Stored items
......

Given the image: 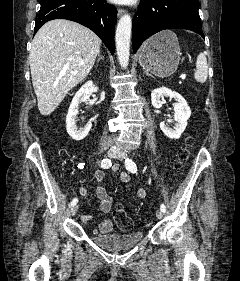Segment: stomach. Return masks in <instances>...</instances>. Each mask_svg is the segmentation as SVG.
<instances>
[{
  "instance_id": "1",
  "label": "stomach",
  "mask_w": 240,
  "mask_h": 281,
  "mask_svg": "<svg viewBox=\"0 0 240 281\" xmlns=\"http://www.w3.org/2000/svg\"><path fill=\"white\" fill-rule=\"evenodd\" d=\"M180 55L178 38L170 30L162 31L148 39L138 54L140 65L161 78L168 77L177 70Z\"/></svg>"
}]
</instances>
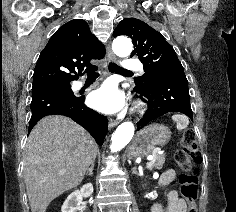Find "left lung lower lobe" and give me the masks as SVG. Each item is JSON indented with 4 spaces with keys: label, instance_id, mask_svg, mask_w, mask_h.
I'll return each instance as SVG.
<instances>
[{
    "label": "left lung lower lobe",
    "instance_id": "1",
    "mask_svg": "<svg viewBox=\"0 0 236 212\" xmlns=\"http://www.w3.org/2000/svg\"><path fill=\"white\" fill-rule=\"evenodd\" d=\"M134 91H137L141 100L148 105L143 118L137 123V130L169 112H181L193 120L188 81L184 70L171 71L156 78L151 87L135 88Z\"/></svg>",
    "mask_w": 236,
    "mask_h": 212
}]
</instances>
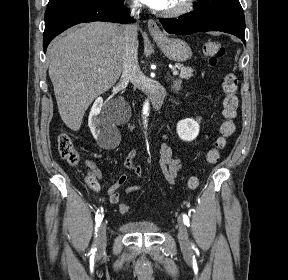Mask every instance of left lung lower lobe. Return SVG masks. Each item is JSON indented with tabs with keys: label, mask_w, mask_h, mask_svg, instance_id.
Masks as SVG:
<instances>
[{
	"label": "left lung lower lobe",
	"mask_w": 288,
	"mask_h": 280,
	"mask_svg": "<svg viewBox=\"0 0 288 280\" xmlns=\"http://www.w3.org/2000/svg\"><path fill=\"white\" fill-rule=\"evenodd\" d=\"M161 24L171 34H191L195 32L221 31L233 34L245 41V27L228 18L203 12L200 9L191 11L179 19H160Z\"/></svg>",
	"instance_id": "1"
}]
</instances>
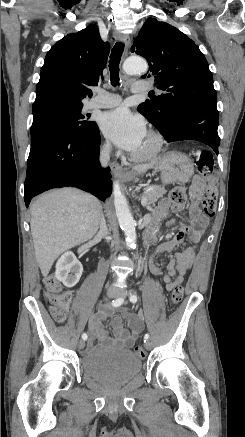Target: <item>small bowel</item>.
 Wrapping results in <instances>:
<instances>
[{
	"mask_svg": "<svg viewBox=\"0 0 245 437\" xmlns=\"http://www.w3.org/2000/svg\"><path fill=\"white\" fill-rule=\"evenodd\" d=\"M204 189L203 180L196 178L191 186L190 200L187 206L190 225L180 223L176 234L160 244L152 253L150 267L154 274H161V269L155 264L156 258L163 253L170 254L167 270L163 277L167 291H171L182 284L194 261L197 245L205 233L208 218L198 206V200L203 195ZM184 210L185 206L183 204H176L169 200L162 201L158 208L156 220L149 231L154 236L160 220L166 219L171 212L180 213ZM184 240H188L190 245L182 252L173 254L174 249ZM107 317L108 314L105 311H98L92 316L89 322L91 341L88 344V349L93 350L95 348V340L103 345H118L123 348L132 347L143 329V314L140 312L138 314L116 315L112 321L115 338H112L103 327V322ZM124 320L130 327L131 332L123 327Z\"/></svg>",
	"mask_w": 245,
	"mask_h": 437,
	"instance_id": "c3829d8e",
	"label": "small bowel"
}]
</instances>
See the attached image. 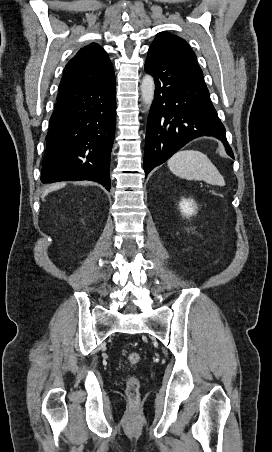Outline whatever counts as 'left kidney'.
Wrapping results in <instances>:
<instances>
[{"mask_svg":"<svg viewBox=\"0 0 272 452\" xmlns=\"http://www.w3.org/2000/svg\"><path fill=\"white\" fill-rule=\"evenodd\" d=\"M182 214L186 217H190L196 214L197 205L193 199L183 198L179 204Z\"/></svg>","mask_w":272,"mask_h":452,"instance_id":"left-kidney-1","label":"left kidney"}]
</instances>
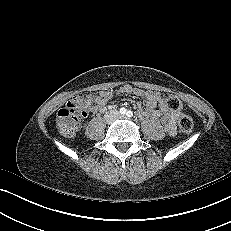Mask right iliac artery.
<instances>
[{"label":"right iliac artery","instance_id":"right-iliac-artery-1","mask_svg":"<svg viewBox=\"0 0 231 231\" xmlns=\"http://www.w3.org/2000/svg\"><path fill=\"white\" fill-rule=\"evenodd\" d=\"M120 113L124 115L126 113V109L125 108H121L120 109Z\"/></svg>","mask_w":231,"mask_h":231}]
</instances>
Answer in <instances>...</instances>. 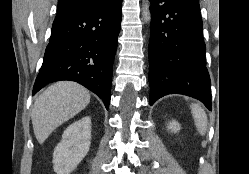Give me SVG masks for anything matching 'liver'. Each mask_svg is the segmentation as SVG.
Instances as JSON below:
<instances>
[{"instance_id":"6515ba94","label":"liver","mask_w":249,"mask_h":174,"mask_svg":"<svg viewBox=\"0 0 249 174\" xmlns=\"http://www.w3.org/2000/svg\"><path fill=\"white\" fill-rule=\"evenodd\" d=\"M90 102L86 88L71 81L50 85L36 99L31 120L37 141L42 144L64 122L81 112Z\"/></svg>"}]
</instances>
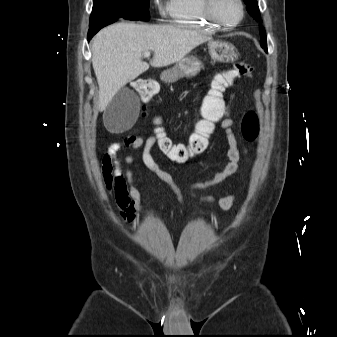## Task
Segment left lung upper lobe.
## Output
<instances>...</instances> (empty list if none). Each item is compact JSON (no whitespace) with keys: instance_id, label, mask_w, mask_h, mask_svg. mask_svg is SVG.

......

TO DO: Write out, without alteration, the line that contains "Segment left lung upper lobe." and all subsequent lines down to the end of the data above.

YOUR RESPONSE:
Segment left lung upper lobe.
## Output
<instances>...</instances> (empty list if none). Each item is compact JSON (no whitespace) with keys: instance_id, label, mask_w, mask_h, mask_svg. mask_svg is SVG.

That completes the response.